Yesterday I wrote about the Lad as being a stand-up guy. He lived by a code almost none of his friends did by never cooperating with law enforcement or disclosing the illegal acts of others to benefit himself. When he heard others were ratting people out or writing books he shrugged. Not for him to become an informer, the well-known bane of the Irish during its suppression by the British.
I said there were no stand-up guys among those who associated with Whitey in South Boston; even one guy who did heavy time for not talking felt compelled to write a book about his exploits after he got out of the can in which he implicated others in his criminal acts. That too is a step too far.
There is however one guy from Southie who is involved in this saga who did not talk or write a book; rather he went to trial twice asserting his innocence. He may end up dying in prison. That is retired FBI agent John Connolly.
It’s really incredible when you think of his situation. He has now done more time than John Martorano who murdered at least 20 unarmed people, mostly by shooting them in the head. Connolly never fired a gun at anyone. But I digress.

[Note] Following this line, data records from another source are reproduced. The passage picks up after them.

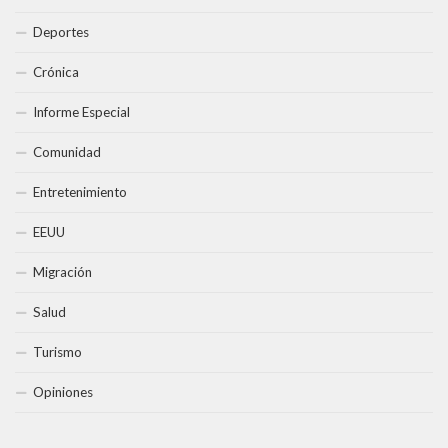
Deportes
Crónica
Informe Especial
Comunidad
Entretenimiento
EEUU
Migración
Salud
Turismo
Opiniones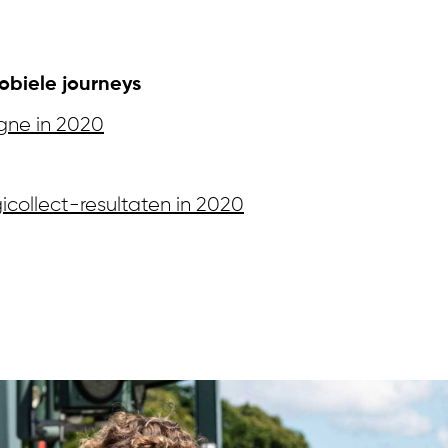
 inzicht in jouw opbr
obiele journeys
gne in 2020
collect-resultaten in 2020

I’m not going to get into the injustice of Connolly’s situation, I’m only going to discuss the narrow issue: “Is he a stand-up guy?” The answer has to be no.
Here’s why. The concept of a stand-up guy is you commit your crimes with others. When you are caught and offered a deal you don’t turn on your buddies to get a deal for yourself. An example of such a person is the guy Ralph DiMasi who testified during Whitey’s trial. He’d just gotten out of prison after a dozen or more years. He has spent most of his life in prison. He could look back on his misspent youth and adulthood knowing he did his time for his two-bit crimes with honor; he never ratted anyone out.
He made a comment in his testimony about the injustice that others who murdered people and cooperated were walking the street. When you come down to it the system is pretty misguided when the worst criminals who cement their vileness by becoming informants can in most cases do less time thanthose who had lesser involvement in criminal activity with the squealer or were run-of-the-mill criminals who acted alone.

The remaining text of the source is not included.